As a child, Moy Rivas, the center’s director and founder, envisioned a space that would be inclusive to his peers, who were eager to practice their skills but found opportunities and places to do so lacking.
Hip-hop has some negative connotations in society’s view, just as the communities where it most often flourishes do. Moy acknowledges the invaluable role the culture of hip-hop played in positively influencing his life, offering him a path to refine his skills, act as a contributor to culture, and engage the community.
The Hip-Hop school within Break Free Community Center stems from the idea that hip-hop is educational, and can be used not only to instruct children on art forms, but significant life skills as well, leading children to cultivate a productive, healthy lifestyle.
“A school format is what sets Break Free apart – it comes down to who is teaching, what is being taught, and how it’s structured,” Moy states.

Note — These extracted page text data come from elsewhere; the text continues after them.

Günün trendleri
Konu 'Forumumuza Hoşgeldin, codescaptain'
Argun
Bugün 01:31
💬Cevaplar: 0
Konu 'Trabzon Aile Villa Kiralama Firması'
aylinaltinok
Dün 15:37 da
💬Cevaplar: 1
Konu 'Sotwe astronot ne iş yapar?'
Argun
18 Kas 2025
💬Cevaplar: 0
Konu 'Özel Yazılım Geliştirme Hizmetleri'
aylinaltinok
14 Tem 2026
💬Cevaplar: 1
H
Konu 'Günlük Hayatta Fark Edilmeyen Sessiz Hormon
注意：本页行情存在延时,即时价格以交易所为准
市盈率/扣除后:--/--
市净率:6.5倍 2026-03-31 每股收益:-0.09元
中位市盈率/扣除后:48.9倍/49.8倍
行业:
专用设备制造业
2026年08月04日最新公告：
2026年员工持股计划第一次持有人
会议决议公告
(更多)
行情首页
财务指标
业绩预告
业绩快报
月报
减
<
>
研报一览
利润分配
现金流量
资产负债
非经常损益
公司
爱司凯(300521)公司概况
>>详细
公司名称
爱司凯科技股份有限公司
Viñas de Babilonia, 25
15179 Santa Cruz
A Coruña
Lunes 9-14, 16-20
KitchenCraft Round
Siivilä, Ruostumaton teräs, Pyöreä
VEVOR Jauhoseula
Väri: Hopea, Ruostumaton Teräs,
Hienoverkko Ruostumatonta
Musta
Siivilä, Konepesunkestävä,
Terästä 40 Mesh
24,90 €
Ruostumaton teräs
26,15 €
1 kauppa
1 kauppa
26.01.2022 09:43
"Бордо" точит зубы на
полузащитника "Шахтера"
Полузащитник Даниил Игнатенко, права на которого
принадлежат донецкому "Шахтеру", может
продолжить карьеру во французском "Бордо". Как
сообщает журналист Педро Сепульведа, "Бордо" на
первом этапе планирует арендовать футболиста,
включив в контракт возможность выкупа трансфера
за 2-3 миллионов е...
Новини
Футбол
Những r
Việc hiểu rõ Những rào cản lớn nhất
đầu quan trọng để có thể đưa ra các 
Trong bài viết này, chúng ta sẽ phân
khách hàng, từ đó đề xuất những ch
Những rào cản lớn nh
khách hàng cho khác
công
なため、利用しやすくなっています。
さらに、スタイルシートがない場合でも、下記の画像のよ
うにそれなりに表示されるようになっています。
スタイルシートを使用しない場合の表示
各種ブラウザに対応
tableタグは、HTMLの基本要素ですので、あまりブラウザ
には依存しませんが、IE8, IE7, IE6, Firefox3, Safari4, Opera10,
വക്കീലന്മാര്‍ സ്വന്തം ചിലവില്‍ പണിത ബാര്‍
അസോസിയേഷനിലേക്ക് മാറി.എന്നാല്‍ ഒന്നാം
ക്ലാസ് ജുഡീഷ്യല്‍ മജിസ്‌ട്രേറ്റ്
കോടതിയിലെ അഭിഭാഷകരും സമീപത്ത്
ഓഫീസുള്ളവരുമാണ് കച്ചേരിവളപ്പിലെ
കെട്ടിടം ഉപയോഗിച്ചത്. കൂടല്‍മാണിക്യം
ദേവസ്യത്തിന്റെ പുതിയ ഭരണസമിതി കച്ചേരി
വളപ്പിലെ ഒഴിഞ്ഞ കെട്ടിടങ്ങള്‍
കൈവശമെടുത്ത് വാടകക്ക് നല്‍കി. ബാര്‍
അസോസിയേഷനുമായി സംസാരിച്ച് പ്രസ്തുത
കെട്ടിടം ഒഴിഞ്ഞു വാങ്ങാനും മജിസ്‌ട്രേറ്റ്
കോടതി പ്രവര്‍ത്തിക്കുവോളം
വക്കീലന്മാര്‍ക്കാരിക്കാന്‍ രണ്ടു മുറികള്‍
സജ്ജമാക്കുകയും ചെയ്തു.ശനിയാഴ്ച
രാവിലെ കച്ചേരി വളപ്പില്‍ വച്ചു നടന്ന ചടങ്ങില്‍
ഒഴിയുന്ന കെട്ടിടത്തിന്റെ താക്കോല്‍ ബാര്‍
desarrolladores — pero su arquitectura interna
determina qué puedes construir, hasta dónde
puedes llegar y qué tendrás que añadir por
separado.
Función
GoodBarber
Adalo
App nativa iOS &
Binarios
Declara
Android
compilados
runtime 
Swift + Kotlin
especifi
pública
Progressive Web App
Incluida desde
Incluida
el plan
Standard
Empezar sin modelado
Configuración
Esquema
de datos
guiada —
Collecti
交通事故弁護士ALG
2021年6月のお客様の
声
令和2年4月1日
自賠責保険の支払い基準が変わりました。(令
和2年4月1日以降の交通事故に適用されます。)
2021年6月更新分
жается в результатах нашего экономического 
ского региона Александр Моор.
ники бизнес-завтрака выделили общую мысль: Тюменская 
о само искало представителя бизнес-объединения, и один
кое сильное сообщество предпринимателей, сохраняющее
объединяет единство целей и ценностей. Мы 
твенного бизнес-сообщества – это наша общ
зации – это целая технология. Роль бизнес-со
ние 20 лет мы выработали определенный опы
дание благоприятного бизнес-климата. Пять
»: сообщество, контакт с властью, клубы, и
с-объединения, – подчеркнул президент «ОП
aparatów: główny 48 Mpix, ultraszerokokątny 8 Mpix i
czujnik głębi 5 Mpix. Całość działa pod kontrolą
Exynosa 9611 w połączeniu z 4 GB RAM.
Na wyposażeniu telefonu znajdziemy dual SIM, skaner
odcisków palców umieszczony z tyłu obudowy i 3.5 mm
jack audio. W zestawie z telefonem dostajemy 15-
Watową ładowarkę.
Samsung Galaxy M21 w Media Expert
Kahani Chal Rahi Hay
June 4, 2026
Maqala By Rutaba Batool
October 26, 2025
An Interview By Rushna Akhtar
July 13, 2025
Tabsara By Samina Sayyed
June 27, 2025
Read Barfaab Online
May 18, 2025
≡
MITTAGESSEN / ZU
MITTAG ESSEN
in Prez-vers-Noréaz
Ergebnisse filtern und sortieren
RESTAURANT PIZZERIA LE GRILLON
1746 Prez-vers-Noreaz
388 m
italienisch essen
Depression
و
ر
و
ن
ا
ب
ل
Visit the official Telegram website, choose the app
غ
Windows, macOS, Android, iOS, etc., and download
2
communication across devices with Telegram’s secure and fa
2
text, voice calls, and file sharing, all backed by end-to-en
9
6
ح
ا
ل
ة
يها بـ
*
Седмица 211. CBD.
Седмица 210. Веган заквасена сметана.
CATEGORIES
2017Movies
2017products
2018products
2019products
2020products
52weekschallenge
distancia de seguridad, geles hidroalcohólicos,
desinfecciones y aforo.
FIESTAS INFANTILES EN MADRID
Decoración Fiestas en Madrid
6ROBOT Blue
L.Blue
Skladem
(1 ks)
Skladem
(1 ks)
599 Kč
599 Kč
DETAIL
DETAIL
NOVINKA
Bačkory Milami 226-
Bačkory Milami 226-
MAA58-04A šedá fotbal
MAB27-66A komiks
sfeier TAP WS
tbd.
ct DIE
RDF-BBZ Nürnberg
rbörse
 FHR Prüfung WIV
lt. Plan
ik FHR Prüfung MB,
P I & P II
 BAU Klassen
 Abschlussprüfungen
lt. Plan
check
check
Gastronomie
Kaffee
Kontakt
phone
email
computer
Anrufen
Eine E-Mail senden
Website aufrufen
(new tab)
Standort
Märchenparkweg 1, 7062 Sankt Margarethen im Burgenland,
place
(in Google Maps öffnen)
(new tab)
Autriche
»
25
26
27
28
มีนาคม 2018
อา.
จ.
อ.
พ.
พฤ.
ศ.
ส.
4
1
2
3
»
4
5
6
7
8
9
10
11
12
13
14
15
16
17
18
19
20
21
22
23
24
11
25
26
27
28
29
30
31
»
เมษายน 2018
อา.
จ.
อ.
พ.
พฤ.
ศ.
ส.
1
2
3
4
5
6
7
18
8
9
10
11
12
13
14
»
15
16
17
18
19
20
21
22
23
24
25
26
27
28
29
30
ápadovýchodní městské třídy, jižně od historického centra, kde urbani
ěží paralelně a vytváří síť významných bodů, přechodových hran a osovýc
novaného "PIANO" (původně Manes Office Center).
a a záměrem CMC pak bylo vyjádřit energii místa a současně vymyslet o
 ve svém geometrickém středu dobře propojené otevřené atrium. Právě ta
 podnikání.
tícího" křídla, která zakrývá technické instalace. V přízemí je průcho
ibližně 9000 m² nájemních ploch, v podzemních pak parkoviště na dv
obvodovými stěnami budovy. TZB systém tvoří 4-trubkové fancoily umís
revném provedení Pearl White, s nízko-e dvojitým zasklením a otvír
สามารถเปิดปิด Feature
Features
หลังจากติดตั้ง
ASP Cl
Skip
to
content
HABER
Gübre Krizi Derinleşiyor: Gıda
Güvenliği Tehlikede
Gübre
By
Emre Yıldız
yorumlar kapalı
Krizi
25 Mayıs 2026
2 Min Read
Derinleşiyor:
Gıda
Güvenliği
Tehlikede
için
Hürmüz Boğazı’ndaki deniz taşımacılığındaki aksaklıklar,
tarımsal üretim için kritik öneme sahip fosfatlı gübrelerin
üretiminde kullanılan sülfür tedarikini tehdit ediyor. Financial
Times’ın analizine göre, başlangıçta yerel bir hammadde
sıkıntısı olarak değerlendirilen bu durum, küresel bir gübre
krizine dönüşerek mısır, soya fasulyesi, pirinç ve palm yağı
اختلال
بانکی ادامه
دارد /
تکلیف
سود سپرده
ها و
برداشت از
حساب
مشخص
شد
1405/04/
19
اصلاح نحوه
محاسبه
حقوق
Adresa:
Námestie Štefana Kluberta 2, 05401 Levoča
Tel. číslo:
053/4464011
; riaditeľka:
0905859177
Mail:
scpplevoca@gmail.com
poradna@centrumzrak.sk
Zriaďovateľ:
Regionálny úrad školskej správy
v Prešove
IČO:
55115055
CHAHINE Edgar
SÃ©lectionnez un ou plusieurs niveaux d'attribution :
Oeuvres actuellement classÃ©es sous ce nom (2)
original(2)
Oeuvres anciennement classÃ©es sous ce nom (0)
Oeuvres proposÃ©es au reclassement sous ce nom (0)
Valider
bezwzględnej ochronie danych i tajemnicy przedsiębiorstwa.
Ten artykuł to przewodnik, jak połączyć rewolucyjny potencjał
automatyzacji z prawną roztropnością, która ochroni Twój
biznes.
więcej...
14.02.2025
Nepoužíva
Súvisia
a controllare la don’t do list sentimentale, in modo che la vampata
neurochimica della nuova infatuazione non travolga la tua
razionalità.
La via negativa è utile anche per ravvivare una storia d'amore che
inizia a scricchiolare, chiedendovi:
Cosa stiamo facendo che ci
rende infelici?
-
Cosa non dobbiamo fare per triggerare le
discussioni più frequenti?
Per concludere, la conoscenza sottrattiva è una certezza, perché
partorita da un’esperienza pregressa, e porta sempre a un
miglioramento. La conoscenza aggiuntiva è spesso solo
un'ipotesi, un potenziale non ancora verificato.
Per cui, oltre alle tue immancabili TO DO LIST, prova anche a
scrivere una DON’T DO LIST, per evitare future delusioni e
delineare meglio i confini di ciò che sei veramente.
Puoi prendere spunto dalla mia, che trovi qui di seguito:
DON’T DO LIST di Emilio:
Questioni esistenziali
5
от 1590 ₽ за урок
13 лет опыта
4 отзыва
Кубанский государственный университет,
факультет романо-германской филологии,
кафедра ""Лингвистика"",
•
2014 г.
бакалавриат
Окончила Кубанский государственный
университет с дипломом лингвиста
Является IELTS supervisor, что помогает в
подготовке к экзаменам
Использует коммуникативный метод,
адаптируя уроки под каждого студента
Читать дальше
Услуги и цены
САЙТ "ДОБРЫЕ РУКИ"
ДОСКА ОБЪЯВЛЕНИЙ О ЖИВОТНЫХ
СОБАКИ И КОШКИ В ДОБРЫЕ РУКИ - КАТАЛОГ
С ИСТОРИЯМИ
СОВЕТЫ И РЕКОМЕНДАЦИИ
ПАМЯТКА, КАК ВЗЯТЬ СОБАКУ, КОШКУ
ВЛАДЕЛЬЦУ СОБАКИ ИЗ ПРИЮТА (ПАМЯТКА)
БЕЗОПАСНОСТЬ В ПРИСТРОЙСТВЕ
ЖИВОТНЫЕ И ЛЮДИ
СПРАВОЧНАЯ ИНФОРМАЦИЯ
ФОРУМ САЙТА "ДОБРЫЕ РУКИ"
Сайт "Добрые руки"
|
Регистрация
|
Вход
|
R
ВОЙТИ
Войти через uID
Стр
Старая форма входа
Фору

It’s this structure that endows Break Free’s Hip-Hop school with the status of original – more than teaching children how to move, instructors cover history in-depth as well, and remain committed to their own progress as practitioners. “We teach and share what we know and love,” Moy says.
Hip-hop is a culture that offers the values, practices, and experiences that can deeply enrich an individual’s life, in a positive way. It offers students to invent as much as they inherit, and to learn their own talents in relation with those of others, fostering countless opportunities for collaboration. As we pursue the study of hip-hop, Moy says, “We can be educated not just on a skill form or art, but on culture and community and involvement. Hip-hop can redirect lives.”
Hip-hop is a culture that traces back to the 1970’s, when it first emerged among pockets of youth in the Bronx borough of New York City.
Early DJ’s played Breaks, which are the percussive parts of songs where the vocals drop out and drum and bass are featured. From the crowd, dancers, recognized as the earliest B-Boys, began shaping their own unique creative movement. Freestyle reigned supreme during the early years, because the practice was new, but over the years the foundation of Breakin’ was established, and up and coming bboys and bgirls would study the techniques of the pioneers who came before in order to develop their own style.
Breakin’ did not develop independently; within the umbrella of hip-hop, it grew alongside practices such as DJing, spoken word (R.A.P.), and graffiti art. Together, these fields comprise the elements of hip-hop: fundamentally interrelated, they each require dedicated study and practice in order to achieve a complete understanding of hip-hop.
Today, hip-hop is a phenomenon – for years, the mainstream has recognized it as a cutting edge style that influences everything from dance, music, films, apparel, high art, aesthetics, and the culture of youth itself. We find ourselves at a key moment in history, as collaborators in Break Free’s vision, we offer this rich artistic heritage to our children, while at the same time providing them with values of unity, commitment, confidence, and education.